DIRECTIONS —
Extract from the entries below, exactly as given, only the lines from the line containing "ייעודיים, ומספקת תוכן" to the line containing "país de la samba.", both lines included.

EXCERPTED RECORDS —
++++
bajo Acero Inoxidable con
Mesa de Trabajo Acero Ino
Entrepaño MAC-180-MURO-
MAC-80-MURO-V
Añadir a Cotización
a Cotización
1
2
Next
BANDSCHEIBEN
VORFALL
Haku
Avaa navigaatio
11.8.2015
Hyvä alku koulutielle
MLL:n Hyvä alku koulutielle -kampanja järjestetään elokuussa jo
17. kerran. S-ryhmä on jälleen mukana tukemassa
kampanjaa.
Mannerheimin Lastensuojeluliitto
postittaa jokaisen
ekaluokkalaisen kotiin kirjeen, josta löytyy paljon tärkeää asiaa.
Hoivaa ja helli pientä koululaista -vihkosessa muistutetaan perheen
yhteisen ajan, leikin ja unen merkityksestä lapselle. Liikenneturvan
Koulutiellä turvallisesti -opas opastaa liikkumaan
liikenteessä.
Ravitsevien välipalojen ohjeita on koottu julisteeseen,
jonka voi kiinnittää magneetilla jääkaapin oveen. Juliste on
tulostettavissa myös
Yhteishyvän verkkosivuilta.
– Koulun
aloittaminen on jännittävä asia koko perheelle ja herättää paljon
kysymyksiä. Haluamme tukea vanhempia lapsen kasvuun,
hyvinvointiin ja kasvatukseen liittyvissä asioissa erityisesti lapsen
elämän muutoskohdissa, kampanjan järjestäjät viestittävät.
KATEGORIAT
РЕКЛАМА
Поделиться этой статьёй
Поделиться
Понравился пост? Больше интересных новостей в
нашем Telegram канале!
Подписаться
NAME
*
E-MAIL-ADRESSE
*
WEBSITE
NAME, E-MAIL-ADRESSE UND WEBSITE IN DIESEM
++++
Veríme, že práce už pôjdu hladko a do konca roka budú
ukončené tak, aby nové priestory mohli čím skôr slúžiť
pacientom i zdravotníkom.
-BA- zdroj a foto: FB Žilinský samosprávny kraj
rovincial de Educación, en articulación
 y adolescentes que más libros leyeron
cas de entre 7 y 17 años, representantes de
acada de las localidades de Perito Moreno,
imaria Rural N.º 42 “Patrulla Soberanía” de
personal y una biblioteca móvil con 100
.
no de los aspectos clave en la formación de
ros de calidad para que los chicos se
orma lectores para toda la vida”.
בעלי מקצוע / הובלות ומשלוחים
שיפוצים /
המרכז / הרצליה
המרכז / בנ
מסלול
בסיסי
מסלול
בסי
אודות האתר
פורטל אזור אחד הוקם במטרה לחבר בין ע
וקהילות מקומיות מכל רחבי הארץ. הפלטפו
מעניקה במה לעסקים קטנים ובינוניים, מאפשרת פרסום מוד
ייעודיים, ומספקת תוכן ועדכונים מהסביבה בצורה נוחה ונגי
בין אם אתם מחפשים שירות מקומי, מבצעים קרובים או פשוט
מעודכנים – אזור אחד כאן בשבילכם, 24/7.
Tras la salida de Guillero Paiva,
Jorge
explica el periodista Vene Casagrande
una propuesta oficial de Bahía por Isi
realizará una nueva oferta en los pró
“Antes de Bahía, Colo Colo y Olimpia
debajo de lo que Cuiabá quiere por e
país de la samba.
++++
RESULT OF THE TASK —
ייעודיים, ומספקת תוכן ועדכונים מהסביבה בצורה נוחה ונגי
בין אם אתם מחפשים שירות מקומי, מבצעים קרובים או פשוט
מעודכנים – אזור אחד כאן בשבילכם, 24/7.
Tras la salida de Guillero Paiva,
Jorge
explica el periodista Vene Casagrande
una propuesta oficial de Bahía por Isi
realizará una nueva oferta en los pró
“Antes de Bahía, Colo Colo y Olimpia
debajo de lo que Cuiabá quiere por e
país de la samba.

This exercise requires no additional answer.